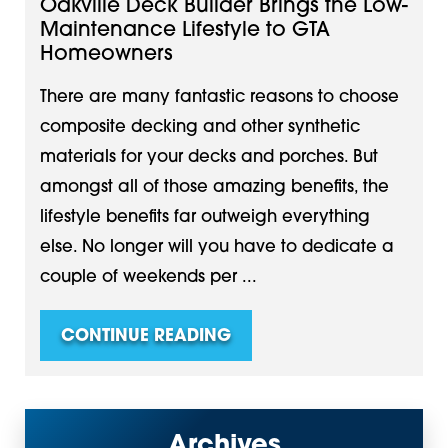
Oakville Deck Builder Brings the Low-
Maintenance Lifestyle to GTA
Homeowners
There are many fantastic reasons to choose
composite decking and other synthetic
materials for your decks and porches. But
amongst all of those amazing benefits, the
lifestyle benefits far outweigh everything
else. No longer will you have to dedicate a
couple of weekends per ...
CONTINUE READING
Archives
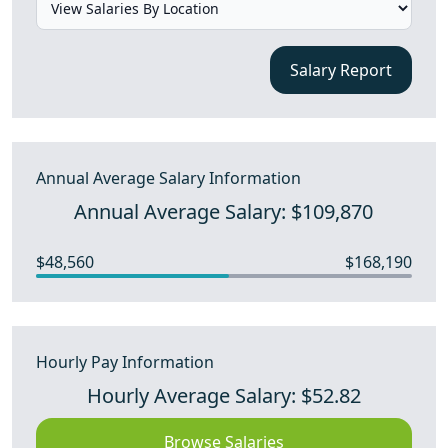
Salary Report
Annual Average Salary Information
Annual Average Salary: $109,870
$48,560
$168,190
Hourly Pay Information
Hourly Average Salary: $52.82
Browse Salaries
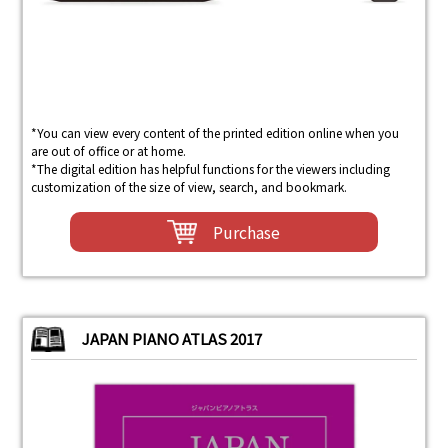
*You can view every content of the printed edition online when you
are out of office or at home.
*The digital edition has helpful functions for the viewers including
customization of the size of view, search, and bookmark.
Purchase
JAPAN PIANO ATLAS 2017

================================

▶ Try it:
Collect every line above that contains the word "Hourly".

▶ Exercise result:
Hourly Pay Information
Hourly Average Salary: $52.82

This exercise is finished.